Coal Tattoo readers have followed the ongoing controversy over efforts by West Virginia’s coal industry to further delay compliance with water quality limits for toxic selenium pollution from coal-fired power plants. (See previous posts here,Â here, here, and here).
Now, federal regulators are focusing in on selenium discharges from coal-fired power plant waste dumps, as part of the U.S. Environmental Protection Agency’s broader examination of coal ash, prompted in large part by the December disaster at a TVA ash impoundment in East Tennessee.
Juliet Eilperin reported on this in Sunday’s Washington Post. According to her story:
Faced with new evidence that utilities across the country are dumping toxic sludge into waterways, the Environmental Protection Agency is moving to impose new restrictions on the level of contaminants power plants can discharge.
Plants in Florida, Pennsylvania and several other states have flushed wastewater with levels of selenium and other toxins that far exceed the EPA’s freshwater and saltwater standards aimed at protecting aquatic life, according to data the agency has collected over the past few years. While selenium can be beneficial in tiny amounts, elevated levels damage not only fish but also birds and people who consume contaminated fish.

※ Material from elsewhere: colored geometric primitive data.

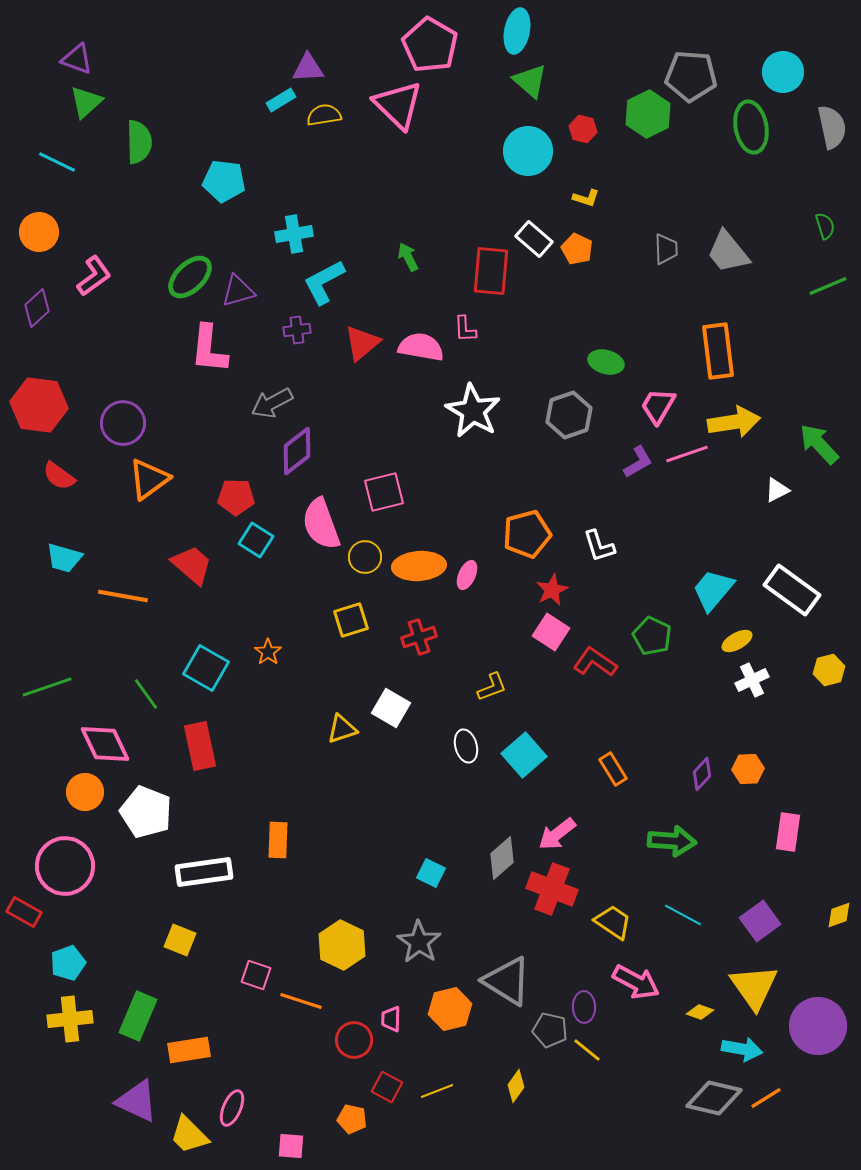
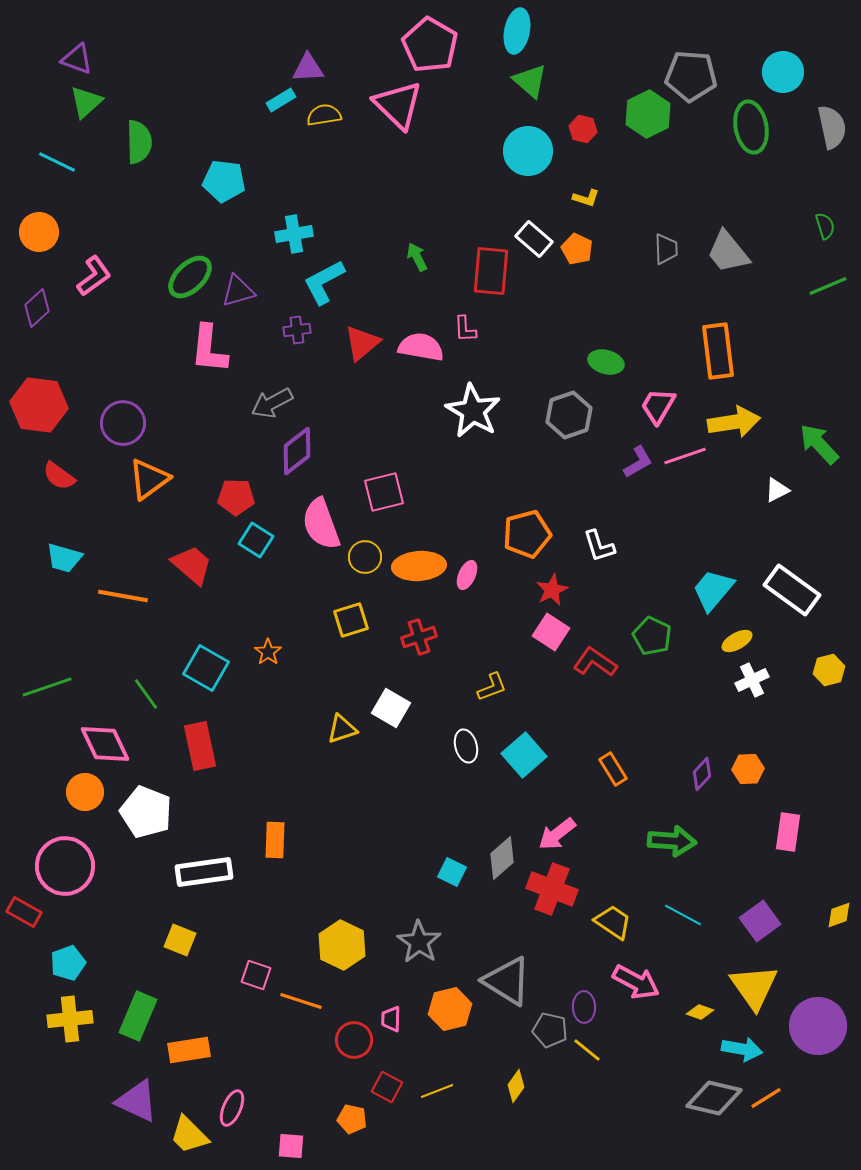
green arrow at (408, 257): moved 9 px right
pink line at (687, 454): moved 2 px left, 2 px down
orange rectangle at (278, 840): moved 3 px left
cyan square at (431, 873): moved 21 px right, 1 px up
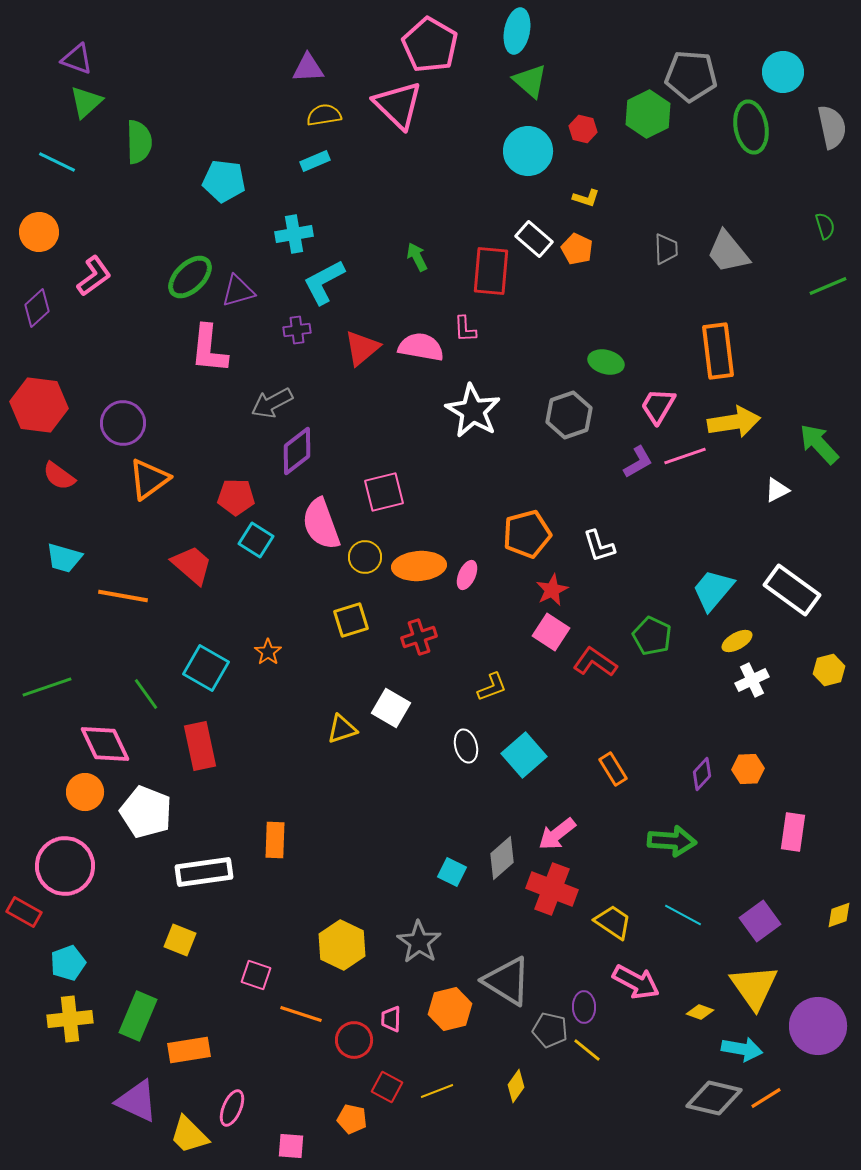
cyan rectangle at (281, 100): moved 34 px right, 61 px down; rotated 8 degrees clockwise
red triangle at (362, 343): moved 5 px down
pink rectangle at (788, 832): moved 5 px right
orange line at (301, 1001): moved 13 px down
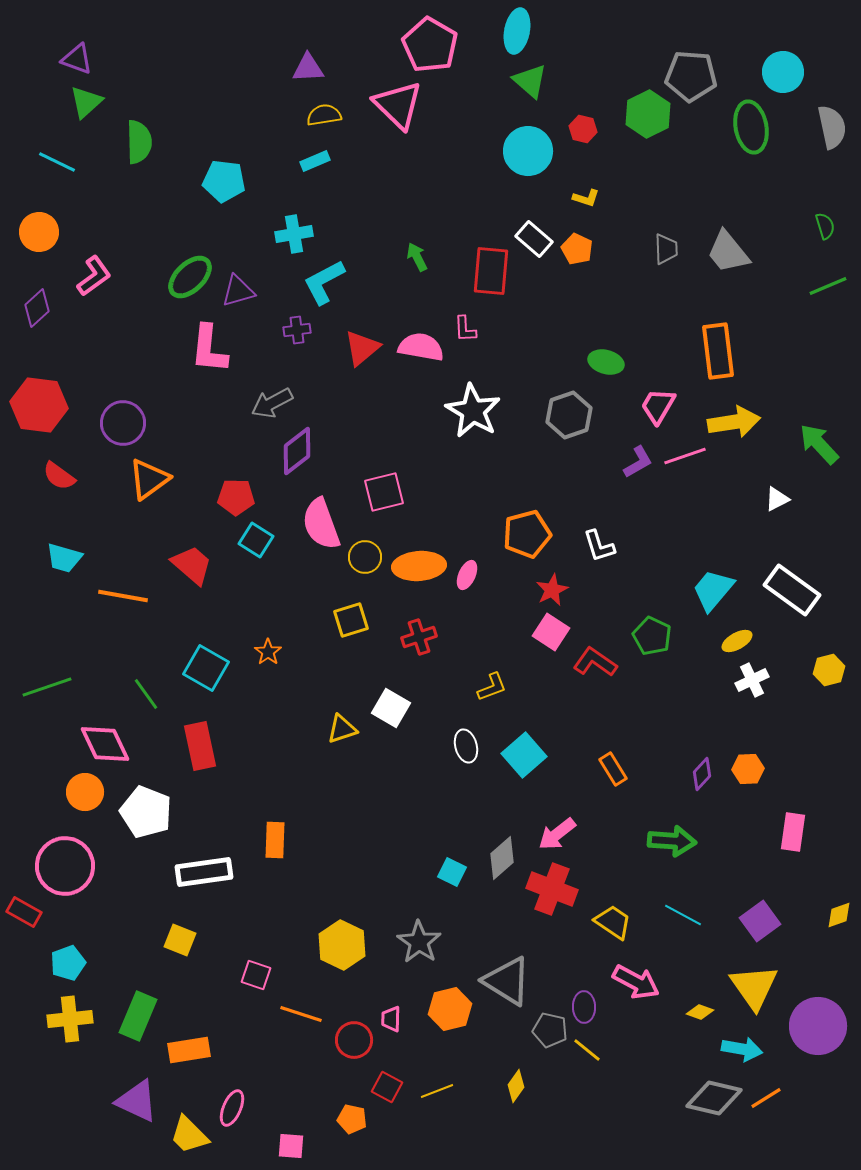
white triangle at (777, 490): moved 9 px down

But the reason more selenium and metals such as arsenic are now entering U.S. waterways is because the federal government has pressed utilities to install pollution-control “scrubbing” technology that captures contaminants headed for smokestacks and stores them as coal ash or sludge. The EPA estimates that these two types of coal combustion residue — often kept in outdoor pools or flushed into nearby rivers and streams — amount to roughly 130,000 tons per year and will climb to an estimated 175,000 tons by 2015.